Principais mudanças do RDC
Contratação integrada atualmente, nas obras de grande porte, cada fase de execução demanda uma licitação diferente. O RDC elimina essa necessidade e a mesma empresa toca a construção do início ao fim.
Orçamento no modelo tradicional, o governo faz o projeto básico da obra e define quanto pretende gastar. A empresa usa esses dados para prever o custo da benfeitoria. Pelo regime de exceção (para Copa 2014 e Olimpíada 2016), o governo entrega um anteprojeto às construtoras e promove um orçamento sigiloso de despesas só os órgãos fiscalizadores terão acesso a esse número. Cada empreiteira cria seu projeto, que deve se enquadrar na estimativa elaborada pelo governo.
Nova ordem a habilitação jurídica (estudo dos documentos) é normalmente a primeira etapa das licitações. O RDC inverte o processo e apenas as empresas que tiverem os projetos aprovados precisam passar pelo pente fino. Seriam, então, menos documentos para serem analisados.
Ricardo Teixeira, presidente da CBF, declarou após a escolha do Brasil para abrigar a Copa de 2014 que não seria investido dinheiro público nos estádios. A bravata política vem sendo confirmada pelos números. Apesar de a precariedade da rede de fiscalização e de os projetos apresentados pelas construtoras incompletos manterem sob suspense os custos finais das obras, as contas oficiais apontam para uma realidade bem distante da prometida pelo dirigente: 78% das despesas previstas para a construção das arenas do Mundial são bancadas pelas três esferas governamentais.
Mas o cenário é pior. Mesmo nos 22% restantes, que teoricamente seriam recursos da iniciativa privada, há uma considerável parcela de contribuição indireta do poder público por meio de incentivos variados, como o potencial construtivo em Curitiba, que renderá R$ 90 milhões para a Arena. Essa divisão de despesas é a apresentada pela Matriz de Responsabilidade, documento com dados defasados que divide as obrigações nas obras das subsedes. Hospedada no site da Controladoria-Geral da União (CGU), é a única fonte de informação oficial sobre os gastos no país.
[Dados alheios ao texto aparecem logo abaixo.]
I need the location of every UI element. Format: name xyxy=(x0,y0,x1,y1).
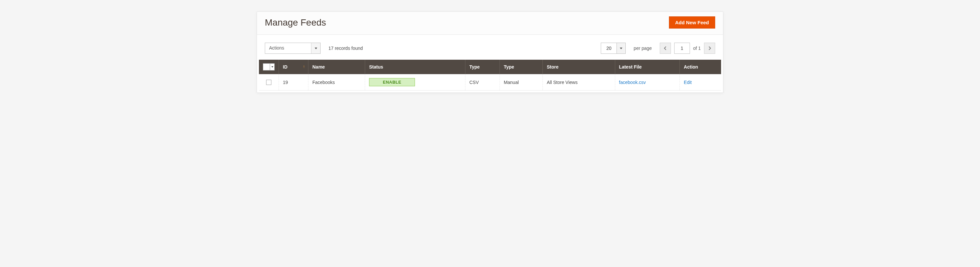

É baseado nesses dois pontos que o fundador e secretário-geral da ONG Contas Abertas, Gil Castello Branco, explicita, em tom irônico: "Achávamos que seríamos convidados especiais para a festa. No fim, teremos de pagar bem caro pela entrada". Para o economista, o governo assumiu a meta de realizar o torneio a qualquer custo e impôs para a sociedade o ônus financeiro.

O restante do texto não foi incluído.